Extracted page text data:
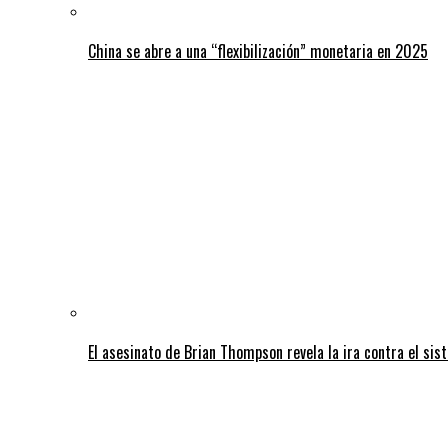
China se abre a una “flexibilización” monetaria en 2025
El asesinato de Brian Thompson revela la ira contra el sis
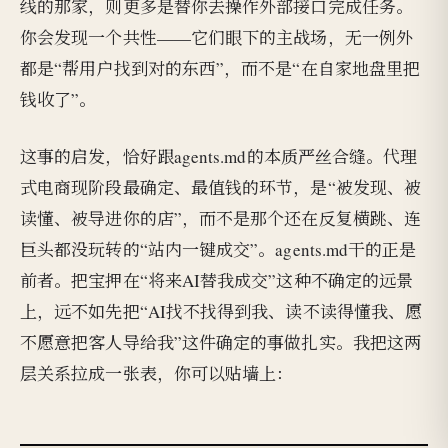
线的那家，则更多是替你去操作外部接口完成任务。
你会发现一个共性——它们眼下的主战场，无一例外
都是“帮用户找到对的东西”，而不是“在自家地盘里把
钱收了”。
这事的启发，恰好跟agents.md的本质严丝合缝。代理
式电商现阶段最确定、最值钱的环节，是“被发现、被
读懂、被导进你的店”，而不是那个还在反复横跳、连
巨头都没玩转的“站内一键成交”。agents.md干的正是
前者。把宝押在“将来AI替我成交”这种不确定的远景
上，远不如先把“AI找不找得到我、读不读得懂我、愿
不愿意把客人导给我”这件确定的事做扎实。我把这两
层关系拉成一张表，你可以贴墙上：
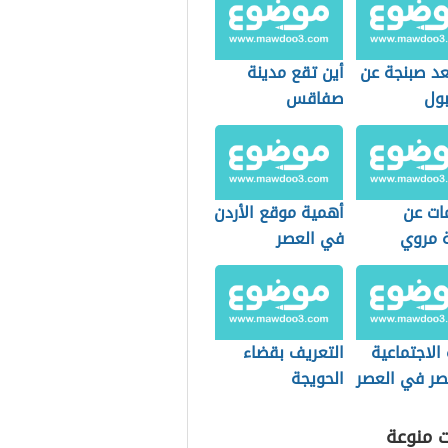
عد صبنجة عن
أين تقع مدينة
ول
صفاقس
ات عن
أهمية موقع الأردن
 مروي
في العصر
المملوكي
 الاجتماعية
التعريف بقضاء
ر في العصر
الحويجة
اني
ت منوعة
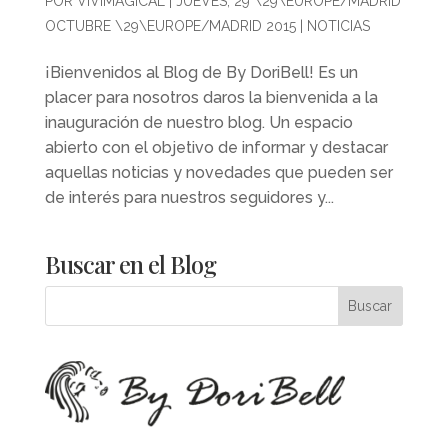
POR
VIVIMAGICAL
|
JUEVES, 29 \29\EUROPE/MADRID
OCTUBRE \29\EUROPE/MADRID 2015
|
NOTICIAS
¡Bienvenidos al Blog de By DoriBell! Es un
placer para nosotros daros la bienvenida a la
inauguración de nuestro blog. Un espacio
abierto con el objetivo de informar y destacar
aquellas noticias y novedades que pueden ser
de interés para nuestros seguidores y...
Buscar en el Blog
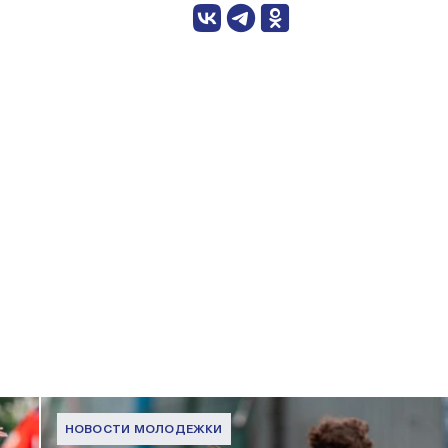
НОВОСТИ МОЛОДЕЖКИ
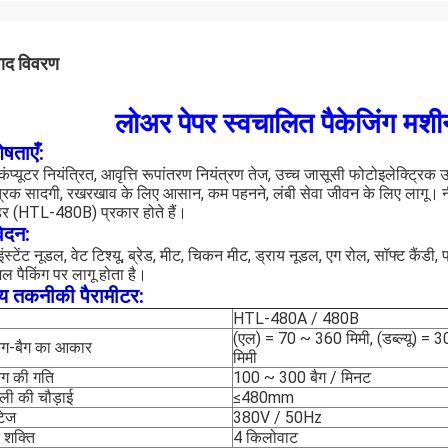
पाद विवरण
लोअर पेपर स्वचालित पैकेजिंग
ेषताएँ:
ण कंप्यूटर नियंत्रित, आवृत्ति रूपांतरण नियंत्रण तेज, उच्च जासूसी फोटोइलेक्ट्रि
त्रिक सादगी, रखरखाव के लिए आसान, कम पहनने, लंबी सेवा जीवन के लिए लागू।
र (HTL-480B) प्रकार होते हैं।
ेदन:
ंस्टेंट नूडल, वेट टिश्यू, ब्रेड, मीट, चिकन मीट, ड्राय नूडल, एग रोल, सॉफ्ट कैंड
शल पैकिंग पर लागू होता है।
्य तकनीकी पैरामीटर:
HTL-480A / 480B
(एल) = 70 ~ 360 मिमी, (डब्ल्यू) = 
िंग-बैग का आकार
मिमी
िंग की गति
100 ~ 300 बैग / मिनट
्ली की चौड़ाई
≤480mm
टेज
380V / 50Hz
 शक्ति
4 किलोवाट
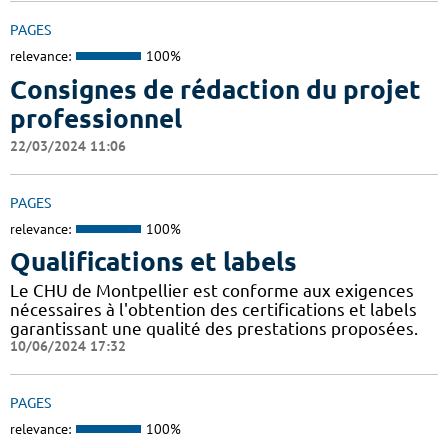
PAGES
relevance:
100%
Consignes de rédaction du projet
professionnel
22/03/2024 11:06
PAGES
relevance:
100%
Qualifications et labels
Le CHU de Montpellier est conforme aux exigences
nécessaires à l'obtention des certifications et labels
garantissant une qualité des prestations proposées.
10/06/2024 17:32
PAGES
relevance:
100%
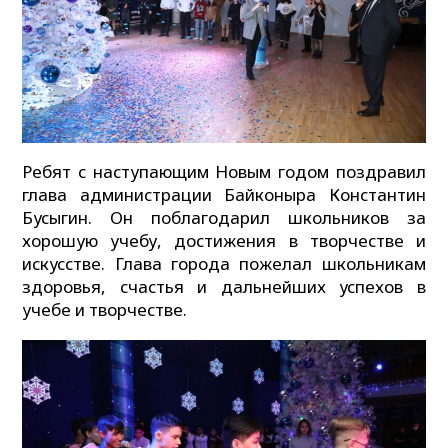
Ребят с наступающим Новым годом поздравил
глава администрации Байконыра Константин
Бусыгин. Он поблагодарил школьников за
хорошую учебу, достижения в творчестве и
искусстве. Глава города пожелал школьникам
здоровья, счастья и дальнейших успехов в
учебе и творчестве.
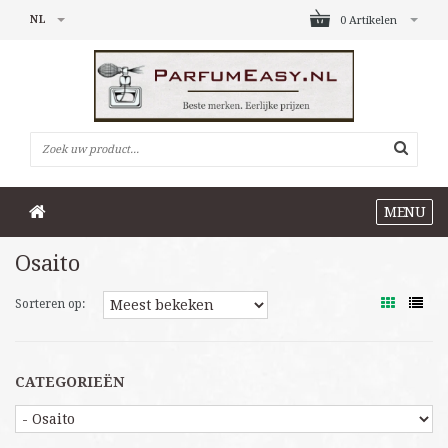
NL
0 Artikelen
MENU
Osaito
Sorteren op:
CATEGORIEËN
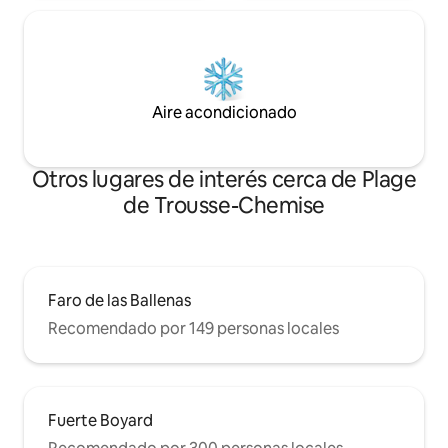
Aire acondicionado
Otros lugares de interés cerca de Plage
de Trousse-Chemise
Faro de las Ballenas
Recomendado por 149 personas locales
Fuerte Boyard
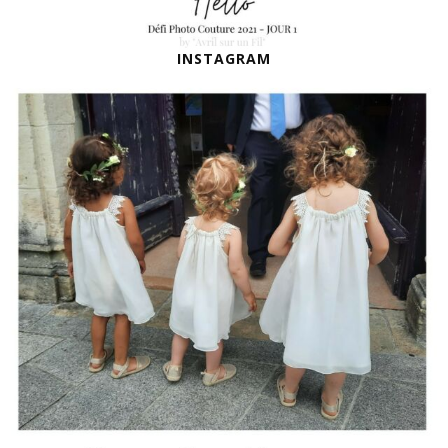
INSTAGRAM
DEMOISELLES D’HONNEUR
Quand une amie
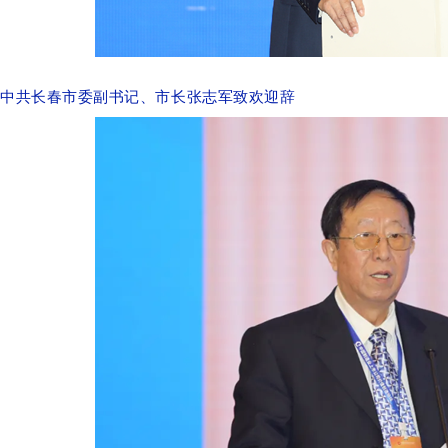
中共长春市委副书记、市长张志军致欢迎辞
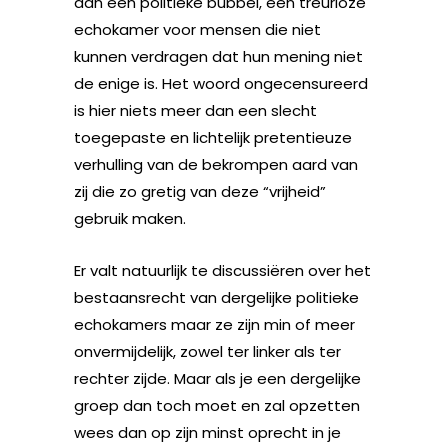
dan een politieke bubbel, een treurloze
echokamer voor mensen die niet
kunnen verdragen dat hun mening niet
de enige is. Het woord ongecensureerd
is hier niets meer dan een slecht
toegepaste en lichtelijk pretentieuze
verhulling van de bekrompen aard van
zij die zo gretig van deze “vrijheid”
gebruik maken.
Er valt natuurlijk te discussiëren over het
bestaansrecht van dergelijke politieke
echokamers maar ze zijn min of meer
onvermijdelijk, zowel ter linker als ter
rechter zijde. Maar als je een dergelijke
groep dan toch moet en zal opzetten
wees dan op zijn minst oprecht in je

**Problem to solve**
Return nothing except the lines from the line with "professionnel" through the last line of the records above, copied exactly and without pictures.

**Solved exercise**
professionnel
22/03/2024 11:06
PAGES
relevance:
100%
Qualifications et labels
Le CHU de Montpellier est conforme aux exigences
nécessaires à l'obtention des certifications et labels
garantissant une qualité des prestations proposées.
10/06/2024 17:32
PAGES
relevance:
100%
Ребят с наступающим Новым годом поздравил
глава администрации Байконыра Константин
Бусыгин. Он поблагодарил школьников за
хорошую учебу, достижения в творчестве и
искусстве. Глава города пожелал школьникам
здоровья, счастья и дальнейших успехов в
учебе и творчестве.
NL
0 Artikelen
MENU
Osaito
Sorteren op:
CATEGORIEËN
Aire acondicionado
Otros lugares de interés cerca de Plage
de Trousse-Chemise
Faro de las Ballenas
Recomendado por 149 personas locales
Fuerte Boyard
INSTAGRAM
DEMOISELLES D’HONNEUR
Quand une amie
中共长春市委副书记、市长张志军致欢迎辞
dan een politieke bubbel, een treurloze
echokamer voor mensen die niet
kunnen verdragen dat hun mening niet
de enige is. Het woord ongecensureerd
is hier niets meer dan een slecht
toegepaste en lichtelijk pretentieuze
verhulling van de bekrompen aard van
zij die zo gretig van deze “vrijheid”
gebruik maken.
Er valt natuurlijk te discussiëren over het
bestaansrecht van dergelijke politieke
echokamers maar ze zijn min of meer
onvermijdelijk, zowel ter linker als ter
rechter zijde. Maar als je een dergelijke
groep dan toch moet en zal opzetten
wees dan op zijn minst oprecht in je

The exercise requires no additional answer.